Several hundred members of the community were invited to the festivities. The hardest part of the branding is separating the calves from their mothers, but the process is quick. Each calf is vaccinated and branded before being reunited with their mothers.
In a 1993 Los Angeles Times article, Gilbert Aguirre, who headed the Ranch’s ranching operations at the time, said, “branding has changed very little over the years. The only modernization is better vaccines and better horses.”
The main goal of the roundup is not to harm the calf. The calf represents real money, so care is given to cause them as little stress as possible. In that same Los Angeles Times article, Tony Moiso, who heads Rancho Mission Viejo, was quoted saying, “I am a rancher first. I am proud of perpetuating ranching in Orange County.” That comment is still true 24 years later.

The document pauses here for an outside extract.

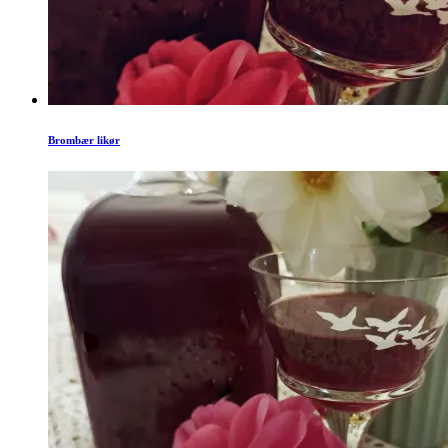
Brombær likør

The Ranch is also famous for its annual rodeo, which is held every August. The event is the richest two-day rodeo in the country. After the prize money is distributed, the proceeds from the rodeo help support local charities, including some in San Juan Capistrano.
Originally, cattle were raised for their hides and tallow to be used in soaps and candles. Meat was not part of the equation. It was not until the 1849 Gold Rush when miners needed meat and the ranchos started selling meat as well as hides and tallow. However, with the arrival of more Americans once California became a state, land previously used to raise cattle was being used to raise sheep, which were more profitable. But as the population increased, so did the desire for beef, so once again cattle were returning to Orange County. By 1950, land was needed for housing and the cattle were once again forced out. There are very few ranching families left. The Rancho Mission Viejo family continues the culture and traditions that keep our heritage alive.

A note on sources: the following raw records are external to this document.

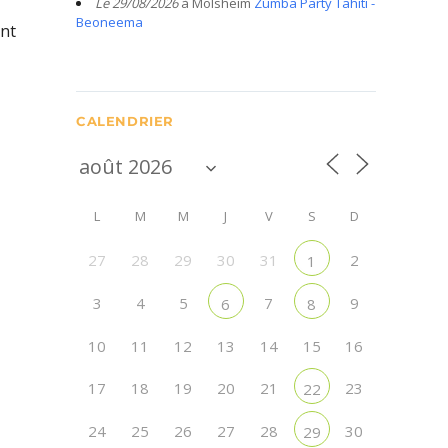
Le 29/08/2026
à Molsheim
Zumba Party Tahiti -
Beoneema
ent
CALENDRIER
L
M
M
J
V
S
D
27
28
29
30
31
2
1
3
4
5
7
9
6
8
10
11
12
13
14
15
16
17
18
19
20
21
23
22
24
25
26
27
28
30
29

You can spend a “Moment in Time” and drive out Ortega Highway just past Antonio Parkway, and enjoy the landscape that is still Rancho Mission Viejo. Enjoy the cowboys and the cowgirls on their horses at the Swallows Day Parade and understand that this is still part of our history and heritage.
Jan Siegel is a 28-year resident of San Juan Capistrano. She served on the city’s Cultural Heritage Commission for 13 years and has been a volunteer guide for the San Juan Capistrano Friends of the Library’s architectural walking tour for 18 years. She was named Woman of the Year by the Chamber of Commerce in 2005, Volunteer of the Year in 2011 and was inducted into the city’s Wall of Recognition in 2007.